##### Task input

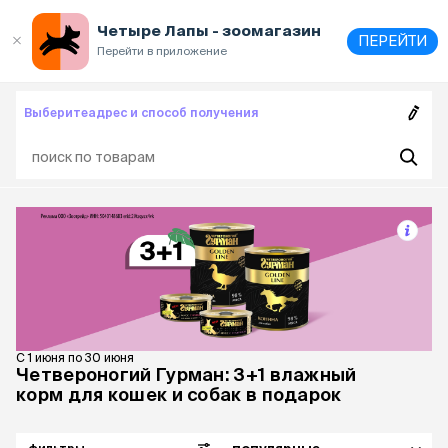
Выберите
адрес и способ получения
Четыре Лапы - зоомагазин
ПЕРЕЙТИ
Перейти в приложение
Выберите
адрес и способ получения
С 1 июня по 30 июня
Четвероногий Гурман: 3+1 влажный
корм для кошек и собак в подарок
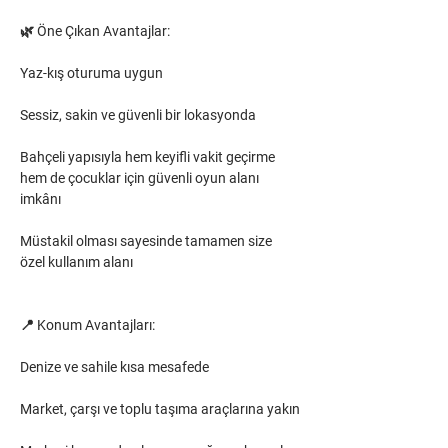
🌿 Öne Çıkan Avantajlar:
Yaz-kış oturuma uygun
Sessiz, sakin ve güvenli bir lokasyonda
Bahçeli yapısıyla hem keyifli vakit geçirme 
hem de çocuklar için güvenli oyun alanı 
imkânı
Müstakil olması sayesinde tamamen size 
özel kullanım alanı
📍 Konum Avantajları:
Denize ve sahile kısa mesafede
Market, çarşı ve toplu taşıma araçlarına yakın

##########

▶ **Work order**
List every line from the entries above in which "alanı" appears.

▶ **Written answer**
hem de çocuklar için güvenli oyun alanı 
özel kullanım alanı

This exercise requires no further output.